Notice that TF resources kubectl_manifest.karpenter_provisioner[0] and kubectl_manifest.karpenter_node_group_template[0] are reported as not found and removed from state. They are never selected for destruction by TF during the destroy phase which leaves them behind.

Expected behavior

The Kubernetes resource should not be left behind.

Troubleshooting

After doing terraform destroy, the Kubernetes resource is left behind.

$ kubectl get provisioners.karpenter.sh
NAME      AGE
default   87m

The relevant code here treats 404 (Not Found) and 410 (Gone) errors equally as resource not found. I was expecting that this might be problematic and looked in the K8s audit logs.
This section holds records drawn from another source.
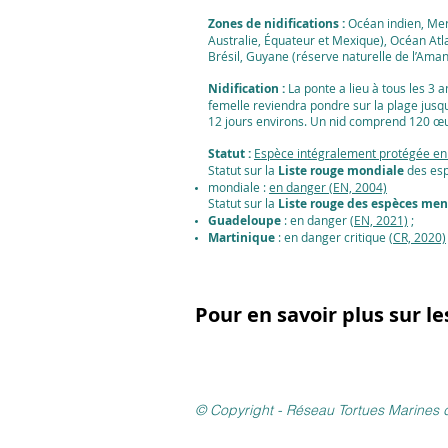
Zones de nidifications :
Océan indien, Mer
Australie, Équateur et Mexique), Océan Atl
Brésil, Guyane (réserve naturelle de l’Ama
Nidification :
La ponte a lieu à tous les 3 an
femelle reviendra pondre sur la plage jusqu'
12 jours environs. Un nid comprend 120 œ
Statut :
Espèce intégralement protégée en
Statut sur la
Liste rouge mondiale
des esp
mondiale :
en danger (EN, 2004)
Statut sur la
Liste rouge des espèces me
Guadeloupe
: en danger
(EN, 2021)
;
Martinique
: en danger critique
(CR, 2020)
Pour en savoir plus sur l
© Copyright - Réseau Tortues Marines d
In the K8s API server Audit Trail in CloudWatch, you can see that there are no requests for this resource around 11:59:10 (the terraform client is running in GMT+3 timezone) which makes me think that this is some kind of client caching problem or incorrect URI is used.

Screenshot 2024-06-13 at 15 06 46

The resource was created at 10:46:46.530:

Screenshot 2024-06-13 at 15 07 27

This is the only NOK response (404) before the resource has been created.

Screenshot 2024-06-13 at 15 07 13

This doesn't seem to be specific to cluster-scoped resources since I can find examples for other TF resources with the same behaviour.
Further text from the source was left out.